USDCHF’s attempts to navigate towards the looming long-term restrictive trend line may not be in vain, even though its positive spark seems to be fading. As mentioned, the bullish impetus appears to be withering from its fresh nine-month high of 0.9472, however, the Ichimoku lines are suggesting that the upward pattern’s sentiment remains intact. Adding credence to the upside is the advancing slopes of the 50- and 100-day simple moving averages (SMAs) and the recent bullish crossover from the 50-day one.

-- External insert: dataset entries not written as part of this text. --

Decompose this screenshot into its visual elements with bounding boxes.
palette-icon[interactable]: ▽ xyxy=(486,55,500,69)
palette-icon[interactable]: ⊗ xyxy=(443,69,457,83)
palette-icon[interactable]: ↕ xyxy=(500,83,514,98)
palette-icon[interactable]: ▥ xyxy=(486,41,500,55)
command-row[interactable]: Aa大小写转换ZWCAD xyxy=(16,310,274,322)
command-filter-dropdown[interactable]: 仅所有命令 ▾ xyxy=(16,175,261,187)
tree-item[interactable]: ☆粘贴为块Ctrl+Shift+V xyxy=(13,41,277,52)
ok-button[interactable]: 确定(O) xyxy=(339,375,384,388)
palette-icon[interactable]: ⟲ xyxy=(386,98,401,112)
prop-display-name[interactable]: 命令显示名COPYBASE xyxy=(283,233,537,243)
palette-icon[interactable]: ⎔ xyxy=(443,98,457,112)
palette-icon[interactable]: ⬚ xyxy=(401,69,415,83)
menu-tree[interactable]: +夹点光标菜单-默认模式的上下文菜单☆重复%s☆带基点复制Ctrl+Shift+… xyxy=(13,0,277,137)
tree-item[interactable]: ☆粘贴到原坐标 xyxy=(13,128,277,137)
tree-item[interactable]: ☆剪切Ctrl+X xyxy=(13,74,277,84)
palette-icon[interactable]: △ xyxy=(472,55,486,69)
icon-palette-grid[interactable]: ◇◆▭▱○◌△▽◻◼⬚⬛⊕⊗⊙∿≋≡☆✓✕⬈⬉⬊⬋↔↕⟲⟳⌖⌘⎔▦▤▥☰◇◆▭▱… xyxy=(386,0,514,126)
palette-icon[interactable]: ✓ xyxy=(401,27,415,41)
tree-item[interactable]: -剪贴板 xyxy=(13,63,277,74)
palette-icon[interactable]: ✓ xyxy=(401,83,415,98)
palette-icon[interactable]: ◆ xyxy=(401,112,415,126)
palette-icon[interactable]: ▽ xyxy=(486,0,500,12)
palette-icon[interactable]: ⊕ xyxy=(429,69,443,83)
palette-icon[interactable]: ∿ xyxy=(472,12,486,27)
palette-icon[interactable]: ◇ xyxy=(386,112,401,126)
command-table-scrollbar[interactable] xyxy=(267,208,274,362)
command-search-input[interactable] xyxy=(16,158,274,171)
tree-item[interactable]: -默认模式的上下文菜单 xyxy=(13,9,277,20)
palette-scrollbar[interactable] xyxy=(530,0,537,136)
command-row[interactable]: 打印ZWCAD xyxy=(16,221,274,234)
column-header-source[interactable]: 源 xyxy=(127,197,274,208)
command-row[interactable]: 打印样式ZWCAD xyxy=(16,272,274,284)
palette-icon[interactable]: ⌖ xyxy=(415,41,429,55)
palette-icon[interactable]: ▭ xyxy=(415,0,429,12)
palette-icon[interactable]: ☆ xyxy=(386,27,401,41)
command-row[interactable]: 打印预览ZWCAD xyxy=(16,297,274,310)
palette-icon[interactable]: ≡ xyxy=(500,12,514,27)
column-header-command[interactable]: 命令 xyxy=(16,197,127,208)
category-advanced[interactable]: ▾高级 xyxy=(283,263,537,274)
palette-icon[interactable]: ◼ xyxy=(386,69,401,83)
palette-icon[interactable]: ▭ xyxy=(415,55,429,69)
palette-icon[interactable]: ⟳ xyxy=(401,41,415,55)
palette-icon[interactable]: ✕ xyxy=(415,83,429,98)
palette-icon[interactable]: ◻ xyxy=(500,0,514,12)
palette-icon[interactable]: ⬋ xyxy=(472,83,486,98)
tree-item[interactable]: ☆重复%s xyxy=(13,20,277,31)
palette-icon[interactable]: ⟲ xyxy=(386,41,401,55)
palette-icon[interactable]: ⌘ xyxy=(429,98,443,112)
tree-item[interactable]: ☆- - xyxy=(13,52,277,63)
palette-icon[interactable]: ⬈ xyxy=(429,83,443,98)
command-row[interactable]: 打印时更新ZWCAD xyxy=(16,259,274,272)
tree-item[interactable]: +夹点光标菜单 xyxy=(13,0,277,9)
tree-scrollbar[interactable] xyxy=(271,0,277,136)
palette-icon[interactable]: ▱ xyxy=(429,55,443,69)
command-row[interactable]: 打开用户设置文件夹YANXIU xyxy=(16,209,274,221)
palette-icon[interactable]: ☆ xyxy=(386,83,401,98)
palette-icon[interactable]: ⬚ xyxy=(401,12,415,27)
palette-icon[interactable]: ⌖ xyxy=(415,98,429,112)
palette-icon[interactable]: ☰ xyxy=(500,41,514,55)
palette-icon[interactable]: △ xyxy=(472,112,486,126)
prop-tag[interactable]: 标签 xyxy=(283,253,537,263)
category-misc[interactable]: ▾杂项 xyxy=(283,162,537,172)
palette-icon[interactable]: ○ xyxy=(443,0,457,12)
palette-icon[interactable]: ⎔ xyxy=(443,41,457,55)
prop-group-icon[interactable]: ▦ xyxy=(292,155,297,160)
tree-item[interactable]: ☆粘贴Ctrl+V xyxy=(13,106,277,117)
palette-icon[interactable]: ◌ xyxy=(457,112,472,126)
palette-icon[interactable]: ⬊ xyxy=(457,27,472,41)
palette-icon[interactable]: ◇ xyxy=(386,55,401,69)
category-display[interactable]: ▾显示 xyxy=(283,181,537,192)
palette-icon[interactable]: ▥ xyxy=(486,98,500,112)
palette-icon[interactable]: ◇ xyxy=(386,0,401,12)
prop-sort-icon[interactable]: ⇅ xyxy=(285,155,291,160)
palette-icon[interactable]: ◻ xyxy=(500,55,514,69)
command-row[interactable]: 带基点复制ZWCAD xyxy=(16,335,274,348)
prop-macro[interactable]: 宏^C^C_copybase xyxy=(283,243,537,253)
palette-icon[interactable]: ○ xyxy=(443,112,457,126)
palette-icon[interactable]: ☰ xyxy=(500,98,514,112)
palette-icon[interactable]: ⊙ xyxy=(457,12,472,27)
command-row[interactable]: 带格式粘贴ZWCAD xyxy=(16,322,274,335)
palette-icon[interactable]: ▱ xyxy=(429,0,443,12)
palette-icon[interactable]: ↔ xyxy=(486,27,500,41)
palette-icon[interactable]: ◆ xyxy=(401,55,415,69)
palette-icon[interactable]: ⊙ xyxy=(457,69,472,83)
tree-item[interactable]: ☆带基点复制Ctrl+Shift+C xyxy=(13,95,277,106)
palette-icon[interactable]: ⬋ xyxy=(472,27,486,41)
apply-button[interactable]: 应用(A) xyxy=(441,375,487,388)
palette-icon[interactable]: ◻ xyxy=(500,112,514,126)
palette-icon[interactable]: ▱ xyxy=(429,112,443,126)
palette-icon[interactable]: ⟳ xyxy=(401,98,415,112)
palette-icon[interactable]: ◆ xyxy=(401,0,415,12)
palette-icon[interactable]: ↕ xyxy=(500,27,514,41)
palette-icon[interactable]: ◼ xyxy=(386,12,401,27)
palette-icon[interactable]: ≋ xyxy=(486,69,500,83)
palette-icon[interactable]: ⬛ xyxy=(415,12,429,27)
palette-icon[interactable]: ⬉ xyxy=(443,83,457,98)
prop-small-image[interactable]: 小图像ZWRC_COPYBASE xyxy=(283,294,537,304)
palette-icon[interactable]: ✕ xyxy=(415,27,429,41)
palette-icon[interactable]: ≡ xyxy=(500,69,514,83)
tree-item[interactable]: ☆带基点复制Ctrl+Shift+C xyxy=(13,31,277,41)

The short-term oscillators are reflecting the recent minor damage to the pair’s climb. The MACD, far above zero, remains above its red trigger line, while the RSI is struggling to overcome the 70 level. The negative charge in the stochastic oscillator is favouring the price pullback. Noteworthy though, are the present conflicting signals in directional momentum but also the nearing bullish overlap of the 200-day SMA by the 100-day one, which could back additional gains.
If the retreat gains pace, initial downside limitations may arise from the 0.9361-0.9377 border. Fading further could motivate the bears to challenge the support zone between the red Tenkan-sen line at 0.9350 and the blue Kijun-sen line at 0.9303. Sliding beneath this may then generate downward momentum for sellers to target the critical 0.9191-0.9225 support base.
If buyers manage to propel the pair above the roof of 0.9458-0.9472, the long-term falling trend line could quickly come into focus. Next, should the bulls violate this diagonal line to the upside, as well as the adjoining 0.9531-0.9553 resistance section, the price may then catapult towards the 0.9650 high.
Summarizing, for USDCHF’s three-month price improvement to prevail, the price would need to overcome the long-term descending line and the boundary of 0.9531-0.9553. Yet, a downward shift past 0.9191-0.9225 could ignite stronger negative tendencies.